It has grown steadily in its tiny 2.5 inch pot for the first few years. It really began to gain size since about 2019 and I finally repotted it into its current 4.2 in round pot last summer. It is a root champion like multis typically are and very thirsty.
That one leaf is as wide as hand!! A huge leaf!
The base of the plant is bumpy so I expect it to spike in the near future. Hopefully large & dark flowers!


----------



## orchid527 (Feb 5, 2022)

Happypaphy7 said:


> It’s a shower time for some of my plants today!
> The smaller plant in the photo below is Cascade Creek x gardineri. Cascade Creek is adductum x Prince Edward of York (rothschildianum x sanderianum).
> I have had this plant since 2016 when it was a first time blooming seedling on a single growth. It has since bloomed six times for me, the most recent one being last month. and there is a new spike coming along nicely with three buds. It always bloomed with two flowers with only one exception when it bloomed with three flowers last year.
> Three of the oldest growths are dead & brown at the center separating the clump into two parts. There is a total of 7 growths, of which 4 are new of different stages of development.
> ...


Your plants look very healthy. I still have several plants from that flask, but none of them have leaves that wide. It does sound like it is likely to bloom in a few months. Mike


----------



## JLOG (Feb 5, 2022)

Happypaphy7 said:


> It’s a shower time for some of my plants today!
> The smaller plant in the photo below is Cascade Creek x gardineri. Cascade Creek is adductum x Prince Edward of York (rothschildianum x sanderianum).
> I have had this plant since 2016 when it was a first time blooming seedling on a single growth. It has since bloomed six times for me, the most recent one being last month. and there is a new spike coming along nicely with three buds. It always bloomed with two flowers with only one exception when it bloomed with three flowers last year.
> Three of the oldest growths are dead & brown at the center separating the clump into two parts. There is a total of 7 growths, of which 4 are new of different stages of development.
> ...


Stunning!! The leaf widht is the widhest I’d never seen. They looks very healhty and a good color leaf


----------



## Happypaphy7 (Feb 5, 2022)

orchid527 said:


> Your plants look very healthy. I still have several plants from that flask, but none of them have leaves that wide. It does sound like it is likely to bloom in a few months. Mike


I'm happy that it has grown so well. Thank you!
Oh, by the way, can I trouble you and ask for the parents' clonal names if you have kept the original cross information?


----------



## Happypaphy7 (Feb 5, 2022)

JLOG said:


> Stunning!! The leaf widht is the widhest I’d never seen. They looks very healhty and a good color leaf


That plant was also grown pretty much the same way as the other plant.
It had it on the windowsill at first (I did not have artificial lights until 2016) then, T8 light the last few years.
I did try natural light on the window area for a few months in 2021. It is back on T8 set up now. Once it spikes, it will move back to the window area. Eventually, it may prove to be a major struggle for me due to its sheer size.


----------



## orchid527 (Feb 5, 2022)

Happypaphy7 said:


> I'm happy that it has grown so well. Thank you!
> Oh, by the way, can I trouble you and ask for the parents' clonal names if you have kept the original cross information?

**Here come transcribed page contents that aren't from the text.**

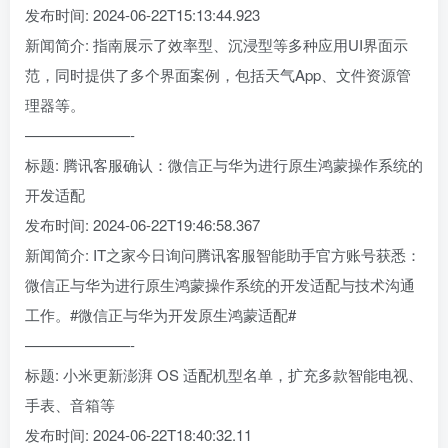
发布时间: 2024-06-22T15:13:44.923
新闻简介: 指南展示了效率型、沉浸型等多种应用UI界面示
范，同时提供了多个界面案例，包括天气App、文件资源管
理器等。
———————-
标题: 腾讯客服确认：微信正与华为进行原生鸿蒙操作系统的
开发适配
发布时间: 2024-06-22T19:46:58.367
新闻简介: IT之家今日询问腾讯客服智能助手官方账号获悉：
微信正与华为进行原生鸿蒙操作系统的开发适配与技术沟通
工作。#微信正与华为开发原生鸿蒙适配#
———————-
标题: 小米更新澎湃 OS 适配机型名单，扩充多款智能电视、
手表、音箱等
发布时间: 2024-06-22T18:40:32.11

I believe the roth is "Red Sea". The anitum is definitely "Ace" AM/AOS. Mike


----------



## Happypaphy7 (Feb 5, 2022)

orchid527 said:


> I believe the roth is "Red Sea". The anitum is definitely "Ace" AM/AOS. Mike


Thank you very much!


----------



## Redtwist (Feb 6, 2022)

Lovely looking, healthy plants. I have one of the same WBW cross from Sam - such a vigorous grower! Here’s what you can expect (or similar)


----------



## Happypaphy7 (Feb 6, 2022)

I'd be very happy to bloom something like that!


----------